• _PROBLEM REQUIREMENTS_
Which lines in the data below contain the word "scrollbar"? Copy each of them.
»»
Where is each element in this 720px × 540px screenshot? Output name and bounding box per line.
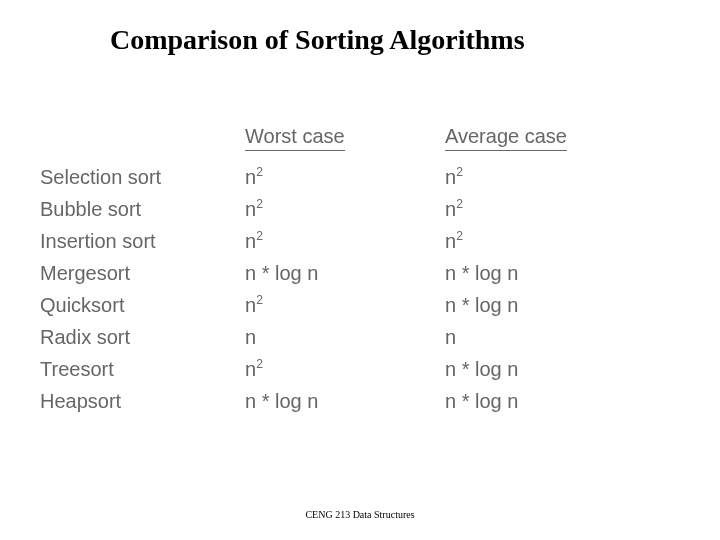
average-case-cell: n * log n <box>445 353 605 385</box>
complexity-expr: n * log n <box>445 390 518 412</box>
table-row: Quicksortn2n * log n <box>40 289 670 321</box>
complexity-expr: n <box>245 326 256 348</box>
table-row: Radix sortnn <box>40 321 670 353</box>
algo-name: Selection sort <box>40 161 245 193</box>
worst-case-cell: n * log n <box>245 385 445 417</box>
algo-name: Treesort <box>40 353 245 385</box>
complexity-expr: n * log n <box>245 390 318 412</box>
complexity-expr: n <box>445 326 456 348</box>
worst-case-cell: n2 <box>245 225 445 257</box>
complexity-expr: n2 <box>245 166 263 188</box>
algo-name: Insertion sort <box>40 225 245 257</box>
header-average-label: Average case <box>445 125 567 151</box>
complexity-expr: n * log n <box>445 358 518 380</box>
table-row: Insertion sortn2n2 <box>40 225 670 257</box>
header-average: Average case <box>445 125 605 151</box>
header-worst-label: Worst case <box>245 125 345 151</box>
algo-name: Radix sort <box>40 321 245 353</box>
average-case-cell: n * log n <box>445 257 605 289</box>
complexity-expr: n2 <box>245 358 263 380</box>
complexity-expr: n2 <box>245 294 263 316</box>
worst-case-cell: n2 <box>245 353 445 385</box>
algo-name: Bubble sort <box>40 193 245 225</box>
complexity-expr: n2 <box>245 230 263 252</box>
average-case-cell: n2 <box>445 193 605 225</box>
table-row: Heapsortn * log nn * log n <box>40 385 670 417</box>
table-row: Selection sortn2n2 <box>40 161 670 193</box>
algo-name: Heapsort <box>40 385 245 417</box>
worst-case-cell: n * log n <box>245 257 445 289</box>
complexity-expr: n2 <box>245 198 263 220</box>
worst-case-cell: n2 <box>245 161 445 193</box>
average-case-cell: n2 <box>445 161 605 193</box>
complexity-expr: n2 <box>445 198 463 220</box>
complexity-expr: n2 <box>445 230 463 252</box>
header-worst: Worst case <box>245 125 445 151</box>
table-row: Treesortn2n * log n <box>40 353 670 385</box>
table-header-row: Worst case Average case <box>40 125 670 151</box>
worst-case-cell: n2 <box>245 193 445 225</box>
footer-text: CENG 213 Data Structures <box>0 509 720 520</box>
algo-name: Quicksort <box>40 289 245 321</box>
average-case-cell: n2 <box>445 225 605 257</box>
table-row: Bubble sortn2n2 <box>40 193 670 225</box>
table-row: Mergesortn * log nn * log n <box>40 257 670 289</box>
worst-case-cell: n <box>245 321 445 353</box>
header-algo-spacer <box>40 125 245 151</box>
worst-case-cell: n2 <box>245 289 445 321</box>
average-case-cell: n * log n <box>445 289 605 321</box>
table-body: Selection sortn2n2Bubble sortn2n2Inserti… <box>40 161 670 417</box>
complexity-expr: n2 <box>445 166 463 188</box>
complexity-table: Worst case Average case Selection sortn2… <box>40 125 670 417</box>
algo-name: Mergesort <box>40 257 245 289</box>
complexity-expr: n * log n <box>445 294 518 316</box>
page-title: Comparison of Sorting Algorithms <box>110 24 525 56</box>
average-case-cell: n <box>445 321 605 353</box>
complexity-expr: n * log n <box>445 262 518 284</box>
complexity-expr: n * log n <box>245 262 318 284</box>
average-case-cell: n * log n <box>445 385 605 417</box>
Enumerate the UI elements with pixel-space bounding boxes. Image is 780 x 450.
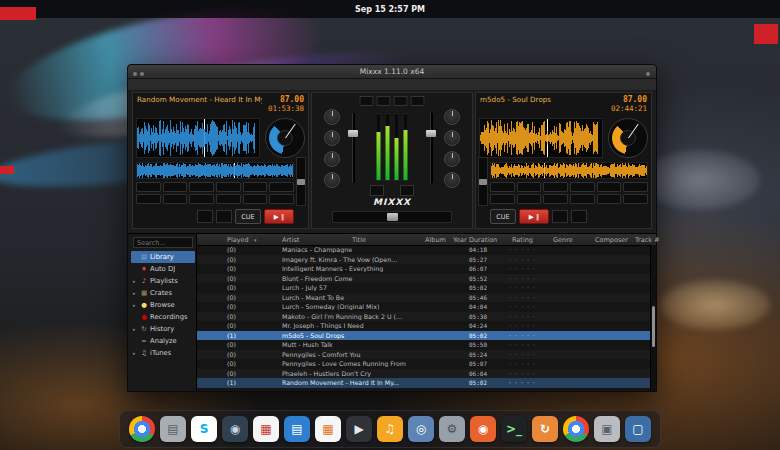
dock-icon[interactable]: ◉ <box>470 416 496 442</box>
deck-left-overview-waveform[interactable] <box>136 162 294 179</box>
dock-icon[interactable]: ♫ <box>377 416 403 442</box>
sidebar-item[interactable]: ▸ ♪ Playlists <box>131 275 195 287</box>
eq-low-knob[interactable] <box>324 172 340 188</box>
deck-left-spinny-vinyl[interactable] <box>265 118 305 158</box>
deck-right-spinny-vinyl[interactable] <box>608 118 648 158</box>
deck-right-waveform[interactable] <box>479 118 603 158</box>
maximize-icon[interactable] <box>646 72 650 76</box>
table-row[interactable]: (0) Intelligent Manners - Everything 06:… <box>197 264 651 274</box>
scrollbar-thumb[interactable] <box>652 306 655 347</box>
sync-button[interactable] <box>552 210 568 223</box>
titlebar[interactable]: Mixxx 1.11.0 x64 <box>128 65 656 79</box>
dock-icon[interactable]: S <box>191 416 217 442</box>
cell-rating[interactable]: · · · · · <box>509 265 536 272</box>
window-controls-left[interactable] <box>133 69 147 78</box>
mic-button[interactable] <box>360 96 374 106</box>
cell-rating[interactable]: · · · · · <box>509 275 536 282</box>
keylock-button[interactable] <box>570 194 595 204</box>
sidebar-item[interactable]: ▸ ● Browse <box>131 299 195 311</box>
eq-high-knob[interactable] <box>444 130 460 146</box>
dock-icon[interactable]: ◎ <box>408 416 434 442</box>
loop-double-button[interactable] <box>163 194 188 204</box>
table-row[interactable]: (1) Random Movement - Heard It In My... … <box>197 378 651 388</box>
table-row[interactable]: (1) m5do5 - Soul Drops 05:02 · · · · · <box>197 331 651 341</box>
sidebar-item[interactable]: ≈ Analyze <box>131 335 195 347</box>
reloop-button[interactable] <box>543 194 568 204</box>
deck-right-play-button[interactable]: ▶ ‖ <box>519 209 549 224</box>
quantize-button[interactable] <box>597 194 622 204</box>
hotcue-2-button[interactable] <box>517 182 542 192</box>
sidebar-item[interactable]: ▸ ▦ Crates <box>131 287 195 299</box>
dock-icon[interactable]: ▦ <box>253 416 279 442</box>
dock-icon[interactable] <box>129 416 155 442</box>
table-row[interactable]: (0) Pennygiles - Comfort You 05:24 · · ·… <box>197 350 651 360</box>
deck-left-pitch-slider[interactable] <box>296 157 306 206</box>
pitch-handle[interactable] <box>297 179 305 185</box>
repeat-button[interactable] <box>269 194 294 204</box>
sidebar-item[interactable]: ♦ Auto DJ <box>131 263 195 275</box>
dock-icon[interactable]: ▣ <box>594 416 620 442</box>
expander-icon[interactable]: ▸ <box>133 350 138 356</box>
table-scrollbar[interactable] <box>650 245 656 391</box>
gain-knob[interactable] <box>324 109 340 125</box>
dock-icon[interactable]: ▦ <box>315 416 341 442</box>
reloop-button[interactable] <box>189 194 214 204</box>
expander-icon[interactable]: ▸ <box>133 290 138 296</box>
window-controls-right[interactable] <box>646 69 653 78</box>
column-header-played[interactable]: Played <box>227 236 249 244</box>
table-row[interactable]: (0) Imagery ft. Kimra - The Vow (Open...… <box>197 255 651 265</box>
sidebar-item[interactable]: ▸ ♫ iTunes <box>131 347 195 359</box>
deck-left-cue-button[interactable]: CUE <box>235 209 261 224</box>
loop-out-button[interactable] <box>269 182 294 192</box>
table-row[interactable]: (0) Makoto - Girl I'm Running Back 2 U (… <box>197 312 651 322</box>
expander-icon[interactable]: ▸ <box>133 302 138 308</box>
column-header-album[interactable]: Album <box>425 236 446 244</box>
sync-button[interactable] <box>216 210 232 223</box>
repeat-button[interactable] <box>623 194 648 204</box>
eq-high-knob[interactable] <box>324 130 340 146</box>
split-cue-button[interactable] <box>411 96 425 106</box>
deck-right-cue-button[interactable]: CUE <box>490 209 516 224</box>
cell-rating[interactable]: · · · · · <box>509 351 536 358</box>
cell-rating[interactable]: · · · · · <box>509 284 536 291</box>
pitch-handle[interactable] <box>479 179 487 185</box>
reverse-button[interactable] <box>197 210 213 223</box>
column-header-genre[interactable]: Genre <box>553 236 573 244</box>
expander-icon[interactable]: ▸ <box>133 278 138 284</box>
dock-icon[interactable]: ↻ <box>532 416 558 442</box>
dock-icon[interactable]: ▢ <box>625 416 651 442</box>
cell-rating[interactable]: · · · · · <box>509 332 536 339</box>
cell-rating[interactable]: · · · · · <box>509 303 536 310</box>
loop-out-button[interactable] <box>623 182 648 192</box>
hotcue-3-button[interactable] <box>189 182 214 192</box>
close-icon[interactable] <box>133 72 137 76</box>
loop-halve-button[interactable] <box>490 194 515 204</box>
deck-left-waveform[interactable] <box>136 118 260 158</box>
table-row[interactable]: (0) Mr. Joseph - Things I Need 04:24 · ·… <box>197 321 651 331</box>
hotcue-4-button[interactable] <box>216 182 241 192</box>
channel1-fader[interactable] <box>348 113 358 183</box>
hotcue-1-button[interactable] <box>136 182 161 192</box>
table-row[interactable]: (0) Mutt - Hush Talk 05:50 · · · · · <box>197 340 651 350</box>
cell-rating[interactable]: · · · · · <box>509 379 536 386</box>
hotcue-3-button[interactable] <box>543 182 568 192</box>
table-row[interactable]: (0) Phaeleh - Hustlers Don't Cry 06:04 ·… <box>197 369 651 379</box>
dock-icon[interactable]: ▶ <box>346 416 372 442</box>
quantize-button[interactable] <box>243 194 268 204</box>
headphone-cue-2-button[interactable] <box>400 185 414 196</box>
eq-low-knob[interactable] <box>444 172 460 188</box>
sidebar-item[interactable]: ● Recordings <box>131 311 195 323</box>
deck-left-play-button[interactable]: ▶ ‖ <box>264 209 294 224</box>
dock-icon[interactable] <box>563 416 589 442</box>
table-row[interactable]: (0) Maniacs - Champagne 04:18 · · · · · <box>197 245 651 255</box>
fader-handle[interactable] <box>348 130 358 137</box>
cell-rating[interactable]: · · · · · <box>509 370 536 377</box>
aux-button[interactable] <box>377 96 391 106</box>
dock-icon[interactable]: ▤ <box>284 416 310 442</box>
channel2-fader[interactable] <box>426 113 436 183</box>
cell-rating[interactable]: · · · · · <box>509 322 536 329</box>
column-header-composer[interactable]: Composer <box>595 236 628 244</box>
cell-rating[interactable]: · · · · · <box>509 294 536 301</box>
loop-in-button[interactable] <box>243 182 268 192</box>
reverse-button[interactable] <box>571 210 587 223</box>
««
• _ANSWER SPACE_
scrollbar-thumb[interactable] <box>652 306 655 347</box>
table-scrollbar[interactable] <box>650 245 656 391</box>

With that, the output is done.